Tomb Raider

Tomb Raider
Starring Alicia Vikander, Dominic West, Walton Goggins, Daniel Wu
Directed by Roar Uthaug

The Story:
Lara Croft (Alicia Vikander) is a scrappy delivery woman who frequents the boxing ring as well as getting involved in high-speed bike races, running away from her family heritage and her father Richard Croft (Dominic West), who disappeared seven years earlier.

After an accident involving a police car, Lara finally beings to accept her role as the beneficiary of the Croft organization, and after uncovering a clue from her father, learns that he was much more than a businessman - he was an archaeologist, who was investigating the mysterious tomb of Himiko - a Japanese queen who supposedly held the power of life and death.  Lara tracks down the island where the tomb is, and finds Mathias Vogel (Walton Goggins), a fellow archaeologist who desires the corpse of Himiko for the mysterious organization known as Trinity.  Lara hopes to find if her father is still alive, and stop Vogel from unleashing a deadly entity on the world.

The Synopsis:
Video game to film adaptations are easily the most difficult to achieve, mostly due to the outlandish source material and trying to make it more contemporary for the big screen.  There hasn't really been a great video game movie ("Resident Evil" got it closest in my opinion), and this isn't the first time the 22-year-old franchise has been brought to the big screen.  Angelina Jolie starred as Lara Croft in two Tomb Raider movies, and although both were lucrative, they weren't very good, mostly due to the presentation of Croft as a woman with no faults, no fears, and basically superhuman abilities.  Not to mention the incredibly silly breast implants that objectified Croft as more a sex symbol than action hero.

Oscar-winner Alicia Vikander picked up the Lara Croft mantle, and thankfully she delivered a performance that was equal parts unrelenting and humanistic, delivering a solid performance in a film that isn't over-the-top like other video game films, and has now become my personal favorite video game film.

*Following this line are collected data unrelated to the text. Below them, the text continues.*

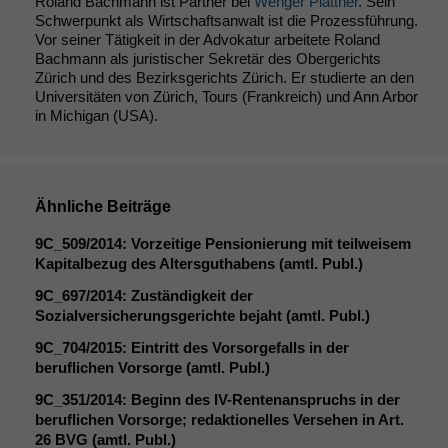
Roland Bachmann ist Partner bei
Wenger Plattner
. Sein
Schwerpunkt als Wirtschaftsanwalt ist die Prozessführung.
Vor seiner Tätigkeit in der Advokatur arbeitete Roland
Bachmann als juristischer Sekretär des Obergerichts
Zürich und des Bezirksgerichts Zürich. Er studierte an den
Universitäten von Zürich, Tours (Frankreich) und Ann Arbor
in Michigan (USA).
Ähnliche Beiträge
9C_509
/2014: Vorzeitige Pensionierung mit teilweisem
Kapitalbezug des Altersguthabens (amtl. Publ.)
9C_697
/2014: Zuständigkeit der
Sozialversicherungsgerichte bejaht (amtl. Publ.)
9C_704
/2015: Eintritt des Vorsorgefalls in der
beruflichen Vorsorge (amtl. Publ.)
9C_351
/2014: Beginn des IV-Rentenanspruchs in der
beruflichen Vorsorge; redaktionelles Versehen in Art.
26
BVG
(amtl. Publ.)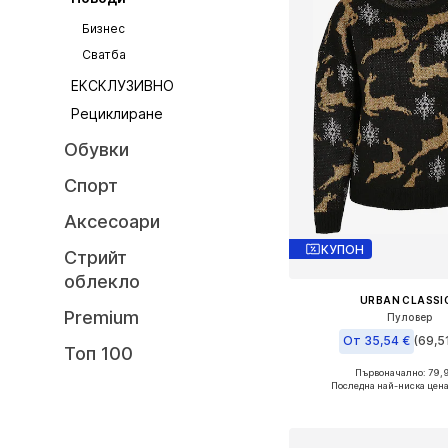
Бизнес
Сватба
ЕКСКЛУЗИВНО
Рециклиране
Обувки
Спорт
Аксесоари
КУПОН
Стрийт
облекло
URBAN CLASSI
Premium
Пуловер
От 35,54 €
(69,51
Топ 100
Първоначално: 79,
Предлага се в много 
Последна най-ниска цена
Добави в кошн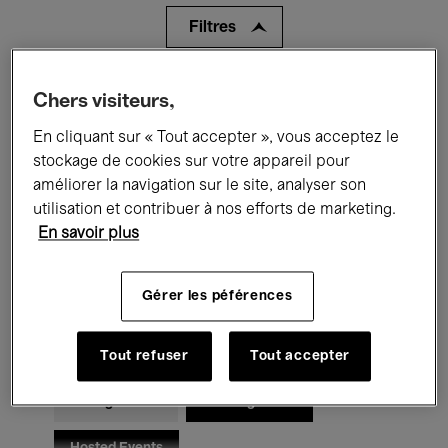
Filtres
Tous les événements
Concerts
Chers visiteurs,
En cliquant sur « Tout accepter », vous acceptez le
Expositions
Films
Performances
stockage de cookies sur votre appareil pour
Rencontres & Débats
Jazz
améliorer la navigation sur le site, analyser son
utilisation et contribuer à nos efforts de marketing.
Musique classique
Global Music
En savoir plus
Musique électronique
Gérer les péférences
Pour tous
Kids’ Palace
Tout refuser
Tout accepter
Enseignement
Visites guidées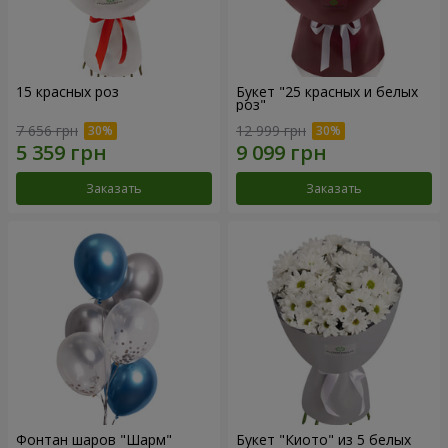
15 красных роз
Букет "25 красных и белых
роз"
7 656 грн
12 999 грн
Заказать
Заказать
Фонтан шаров "Шарм"
Букет "Киото" из 5 белых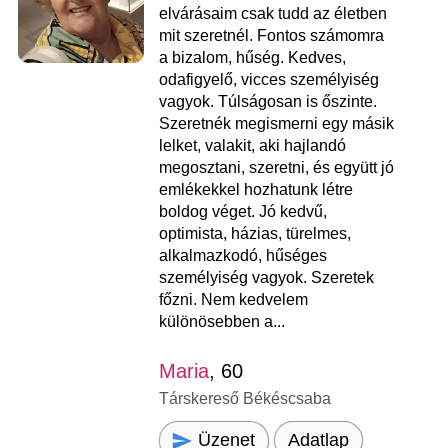
elvárásaim csak tudd az életben
mit szeretnél. Fontos számomra
a bizalom, hűség. Kedves,
odafigyelő, vicces személyiség
vagyok. Túlságosan is őszinte.
Szeretnék megismerni egy másik
lelket, valakit, aki hajlandó
megosztani, szeretni, és együtt jó
emlékekkel hozhatunk létre
boldog véget. Jó kedvű,
optimista, házias, türelmes,
alkalmazkodó, hűséges
személyiség vagyok. Szeretek
főzni. Nem kedvelem
különösebben a...
Maria
, 60
Társkereső Békéscsaba
Üzenet
Adatlap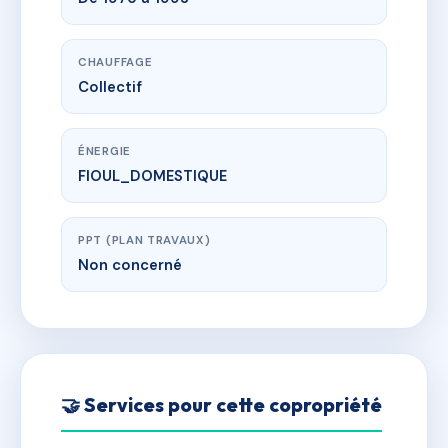
CHAUFFAGE
Collectif
ÉNERGIE
FIOUL_DOMESTIQUE
PPT (PLAN TRAVAUX)
Non concerné
🤝 Services pour cette copropriété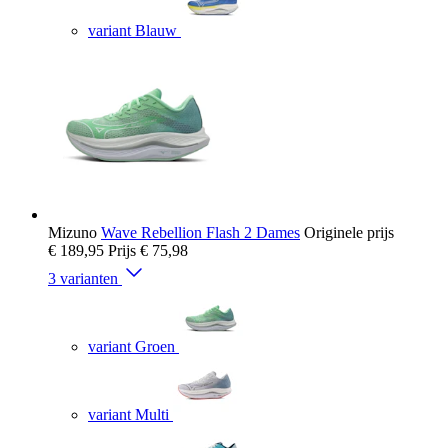
variant Blauw
Mizuno
Wave Rebellion Flash 2 Dames
Originele prijs
€ 189,95
Prijs
€ 75,98
3 varianten
variant Groen
variant Multi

Based off the 2013 reboot video game, Lara Croft here isn't the seasoned adventurer and tomb raider that we know her as, but instead she's an average woman who's headstrong and fierce, but also severely hurt by her father's disappearance seven years ago.  The two were close as she grew up, and she doesn't understand why he would just leave her without warning.  We see Vikander perform using both ends of the stick here, as one moment she's a fierce warrior who's flinging arrows like Katniss Everdeen, and the next she's getting teary-eyed and emotional over a family dynamic.  She's surely not a superhero like Jolie portrayed her (not to mention no implants, thankfully), and she's not a seasoned fighter.

I don't watch much sports, but I remember seeing a tennis match with Venus Williams where she met each hit with a loud grunt, and I was impressed because she was obviously putting her whole self into the game.  Here, when Lara encounters difficulties (such as getting her behind handed to her by another fighter, getting flung into a wall, or the myriad of other methods she hurts herself), she lets out a painful grunt or scream, and we see that she is indeed just a woman, not a superhero that is invulnerable.   Still, despite the fact that she often gets beaten up, she never gives up, and you can see the fierce determination in her eyes that proves she will never surrender or give in, and she also emotes sadness and pain in equal measure. 

While the story itself is rather simple and predictable, the performances are what drives the movie.  Apart from Vikander's stellar lead, Walton Goggins gives a deeper character in Vogel than just another bad guy who's bad just for the sake of being bad, and also gives him a backstory that ties him emotionally with Vikander's Lara.  He's not the mastermind behind Trinity, but merely an employee who's spent seven years on an island looking for a tomb, while his own children grow up without him, much like what Lara went through without having her father around.  Dominic West also gives a great performance as Croft's father, who's equal parts doting dad and adventurer, but it's Vikander who rises above the rest and shows how she grows up - from worshiping her father to eventually surpassing him - that's a revelation to see, and what sets the film apart from other video game films: there's an actual story to it.

The Summary:
Surpassing beyond the traditional video game movies, "Tomb Raider" is aided by an amazing Vikander, an emotional underlying story, and shows it's not afraid to depict its titular hero as human.